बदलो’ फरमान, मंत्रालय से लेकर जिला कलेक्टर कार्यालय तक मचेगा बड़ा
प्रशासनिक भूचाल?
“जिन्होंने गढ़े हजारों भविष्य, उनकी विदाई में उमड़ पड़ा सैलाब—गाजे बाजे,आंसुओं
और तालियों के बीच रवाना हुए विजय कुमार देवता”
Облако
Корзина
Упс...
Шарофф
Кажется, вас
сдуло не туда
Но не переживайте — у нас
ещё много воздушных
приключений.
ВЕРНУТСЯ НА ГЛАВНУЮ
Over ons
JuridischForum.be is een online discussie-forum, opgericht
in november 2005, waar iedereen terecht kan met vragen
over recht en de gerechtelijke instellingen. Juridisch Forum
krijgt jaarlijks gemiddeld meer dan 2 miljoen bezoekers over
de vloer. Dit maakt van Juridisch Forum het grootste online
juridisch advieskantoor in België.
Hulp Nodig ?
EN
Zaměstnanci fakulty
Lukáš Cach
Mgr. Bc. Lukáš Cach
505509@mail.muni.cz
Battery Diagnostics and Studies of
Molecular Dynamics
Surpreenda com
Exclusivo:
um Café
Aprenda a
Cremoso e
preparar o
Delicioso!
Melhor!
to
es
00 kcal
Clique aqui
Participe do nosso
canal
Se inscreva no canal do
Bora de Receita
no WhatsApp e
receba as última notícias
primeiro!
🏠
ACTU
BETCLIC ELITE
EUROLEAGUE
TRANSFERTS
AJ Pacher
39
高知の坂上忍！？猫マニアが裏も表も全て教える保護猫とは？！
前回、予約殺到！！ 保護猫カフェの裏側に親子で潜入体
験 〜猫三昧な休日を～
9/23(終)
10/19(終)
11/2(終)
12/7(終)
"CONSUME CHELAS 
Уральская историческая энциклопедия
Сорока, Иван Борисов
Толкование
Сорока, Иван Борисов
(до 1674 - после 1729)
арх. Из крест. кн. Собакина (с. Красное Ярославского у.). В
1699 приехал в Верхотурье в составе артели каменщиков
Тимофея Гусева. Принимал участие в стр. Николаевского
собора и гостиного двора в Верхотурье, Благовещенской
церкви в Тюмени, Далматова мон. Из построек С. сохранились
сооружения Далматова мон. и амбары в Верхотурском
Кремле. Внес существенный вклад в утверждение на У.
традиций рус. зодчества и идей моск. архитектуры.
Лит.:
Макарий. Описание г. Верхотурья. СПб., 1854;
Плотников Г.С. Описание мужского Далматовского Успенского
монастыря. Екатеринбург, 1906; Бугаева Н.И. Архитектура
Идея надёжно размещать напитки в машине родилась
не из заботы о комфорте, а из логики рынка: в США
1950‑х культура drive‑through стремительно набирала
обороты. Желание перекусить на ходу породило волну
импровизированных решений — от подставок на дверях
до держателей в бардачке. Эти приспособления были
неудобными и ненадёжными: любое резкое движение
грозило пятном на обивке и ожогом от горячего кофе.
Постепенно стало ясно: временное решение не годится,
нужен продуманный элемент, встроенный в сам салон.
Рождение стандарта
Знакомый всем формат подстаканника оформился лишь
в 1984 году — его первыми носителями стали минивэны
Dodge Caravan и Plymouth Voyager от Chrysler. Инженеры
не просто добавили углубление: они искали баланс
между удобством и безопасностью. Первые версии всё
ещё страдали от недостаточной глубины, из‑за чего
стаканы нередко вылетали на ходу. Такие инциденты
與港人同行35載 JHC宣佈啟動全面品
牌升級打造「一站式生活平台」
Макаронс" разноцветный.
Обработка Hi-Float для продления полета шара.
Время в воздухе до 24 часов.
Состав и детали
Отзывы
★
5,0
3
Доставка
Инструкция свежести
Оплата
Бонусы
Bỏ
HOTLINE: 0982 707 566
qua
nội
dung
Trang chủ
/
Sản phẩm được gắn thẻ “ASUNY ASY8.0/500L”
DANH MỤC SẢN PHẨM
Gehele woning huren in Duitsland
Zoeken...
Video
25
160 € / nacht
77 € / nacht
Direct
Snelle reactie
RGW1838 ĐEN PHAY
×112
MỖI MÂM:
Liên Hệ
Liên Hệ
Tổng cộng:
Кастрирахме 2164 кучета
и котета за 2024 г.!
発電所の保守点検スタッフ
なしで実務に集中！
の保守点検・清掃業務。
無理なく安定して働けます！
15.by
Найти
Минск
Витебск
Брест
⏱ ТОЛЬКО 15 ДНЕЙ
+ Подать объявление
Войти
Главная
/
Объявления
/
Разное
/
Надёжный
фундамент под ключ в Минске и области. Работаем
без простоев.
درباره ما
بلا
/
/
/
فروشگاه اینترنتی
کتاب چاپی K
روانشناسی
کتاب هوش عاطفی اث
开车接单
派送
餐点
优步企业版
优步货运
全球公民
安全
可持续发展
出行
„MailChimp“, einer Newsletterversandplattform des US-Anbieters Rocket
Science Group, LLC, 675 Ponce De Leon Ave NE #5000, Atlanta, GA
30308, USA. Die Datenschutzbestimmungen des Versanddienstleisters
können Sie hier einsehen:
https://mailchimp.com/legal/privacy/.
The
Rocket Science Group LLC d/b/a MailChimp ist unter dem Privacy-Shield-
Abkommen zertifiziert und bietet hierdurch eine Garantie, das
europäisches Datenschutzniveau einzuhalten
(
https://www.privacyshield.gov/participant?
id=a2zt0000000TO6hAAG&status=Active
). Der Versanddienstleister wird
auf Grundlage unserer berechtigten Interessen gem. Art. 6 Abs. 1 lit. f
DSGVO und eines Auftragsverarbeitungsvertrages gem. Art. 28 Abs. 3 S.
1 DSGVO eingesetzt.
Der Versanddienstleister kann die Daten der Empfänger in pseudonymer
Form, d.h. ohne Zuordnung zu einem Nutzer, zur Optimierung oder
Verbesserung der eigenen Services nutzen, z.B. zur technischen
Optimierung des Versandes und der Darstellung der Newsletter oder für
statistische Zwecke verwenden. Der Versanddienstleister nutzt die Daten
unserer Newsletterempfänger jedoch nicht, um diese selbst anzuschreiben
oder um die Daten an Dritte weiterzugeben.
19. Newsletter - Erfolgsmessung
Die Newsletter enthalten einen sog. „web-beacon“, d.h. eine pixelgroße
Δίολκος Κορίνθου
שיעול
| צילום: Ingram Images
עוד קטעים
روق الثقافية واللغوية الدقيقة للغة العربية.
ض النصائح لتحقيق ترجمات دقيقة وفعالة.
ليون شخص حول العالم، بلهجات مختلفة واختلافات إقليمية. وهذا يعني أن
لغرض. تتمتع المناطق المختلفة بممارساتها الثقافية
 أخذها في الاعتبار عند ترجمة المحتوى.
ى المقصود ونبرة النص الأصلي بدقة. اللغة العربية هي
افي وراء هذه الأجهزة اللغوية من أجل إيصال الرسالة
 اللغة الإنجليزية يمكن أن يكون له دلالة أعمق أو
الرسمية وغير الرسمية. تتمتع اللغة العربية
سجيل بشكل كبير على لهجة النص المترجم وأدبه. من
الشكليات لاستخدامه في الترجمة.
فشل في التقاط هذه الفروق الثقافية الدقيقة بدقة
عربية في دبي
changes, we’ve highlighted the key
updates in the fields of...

*Task details*.
If a line of the data above contains "الثقافية", copy it out.

*Your solution*.
روق الثقافية واللغوية الدقيقة للغة العربية.
لغرض. تتمتع المناطق المختلفة بممارساتها الثقافية
فشل في التقاط هذه الفروق الثقافية الدقيقة بدقة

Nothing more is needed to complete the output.